= Because They Know Not =

Novel by the Jamaican author Alvin Gladstone Bennett

Book cover

Because They Know Not is a novel by Jamaican author Alvin Gladstone Bennett. Inspired by Bennett's interactions with the Caribbean immigrant community after his migration from Jamaica to Britain in 1954 and first published in 1959, the novel is billed as a "powerful story on the colour problem" and a "novel that will long be remembered" on the front and back covers respectively.

==Plot==
Because They Know Not follows Jamaican clerk Tom Hendon, as he leaves his family in pursuit of a better career in London. While en route to England, Tom actively avoids talking to the "ordinary" and "uncultured" immigrants on the ship. Back home, Tom's spouse Emma, a Jamaican educator, has an affair with school inspector Max Crost, who is also an anglophile. At the same time, Tom has an affair with a fellow Jamaican immigrant, Marie. Crost is subsequently murdered by Marie's husband; Marie gives birth to Tom's son, Rupert, and dies soon after. Reunited at Saint Andrew Parish, Jamaica, Tom and Emma reflect on the "hypocrisy" of Jamaican society.
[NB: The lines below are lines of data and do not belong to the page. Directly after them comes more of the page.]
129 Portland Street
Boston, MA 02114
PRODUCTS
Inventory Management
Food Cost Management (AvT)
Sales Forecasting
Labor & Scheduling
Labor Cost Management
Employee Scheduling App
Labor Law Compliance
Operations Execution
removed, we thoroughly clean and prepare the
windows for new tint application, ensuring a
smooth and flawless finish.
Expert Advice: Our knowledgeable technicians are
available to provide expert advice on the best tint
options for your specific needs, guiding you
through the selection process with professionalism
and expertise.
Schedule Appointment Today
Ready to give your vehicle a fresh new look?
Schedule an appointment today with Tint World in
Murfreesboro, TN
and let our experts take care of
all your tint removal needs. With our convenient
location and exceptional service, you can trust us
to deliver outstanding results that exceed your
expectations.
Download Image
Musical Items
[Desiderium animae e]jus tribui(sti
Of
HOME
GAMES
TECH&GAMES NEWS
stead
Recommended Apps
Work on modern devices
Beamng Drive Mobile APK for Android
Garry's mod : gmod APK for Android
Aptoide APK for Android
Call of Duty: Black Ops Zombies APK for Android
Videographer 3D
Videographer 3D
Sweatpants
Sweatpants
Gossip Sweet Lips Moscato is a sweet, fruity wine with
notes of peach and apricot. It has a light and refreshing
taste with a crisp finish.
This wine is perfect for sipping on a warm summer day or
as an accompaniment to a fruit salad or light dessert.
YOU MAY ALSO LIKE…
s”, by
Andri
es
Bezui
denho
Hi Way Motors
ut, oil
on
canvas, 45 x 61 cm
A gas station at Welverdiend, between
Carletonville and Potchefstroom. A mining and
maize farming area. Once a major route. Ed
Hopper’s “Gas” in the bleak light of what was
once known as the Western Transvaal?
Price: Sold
Tom places his "adopted son" in the care of Hilda, who is later revealed to be Tom's sister, and begins a short-lived political career.

==Reception and legacy==
In a review for African Affairs, Mercedes Mackay described Because They Know Not as an "interesting and unusual book". While pointing out Bennett's use of "long words and stilted phraseology", she praised the novel's "descriptive power" and "delightful humor". She concluded that works like Because They Know Not could "explain and endear the Jamaicans to the ordinary Englishman far better than all the learned studies of the coloured problem." F. I. Case compared the novel to The Lonely Londoners by Sam Selvon while noting that the struggles of Bennett's protagonist were similar to those of "Caribbean immigrants to Britain in the 1950s". Alison Donnell discussed the novel in The Cambridge History of Black and Asian British Writing: "Although uninterested in being a literary masterpiece, Bennett's forgotten novel presents a curiously rewarding combination of melodrama and satire to foreground the serious ramifications of Britain's false sense of belonging." A copy of the novel is showcased at the World City gallery at the Museum of London Docklands.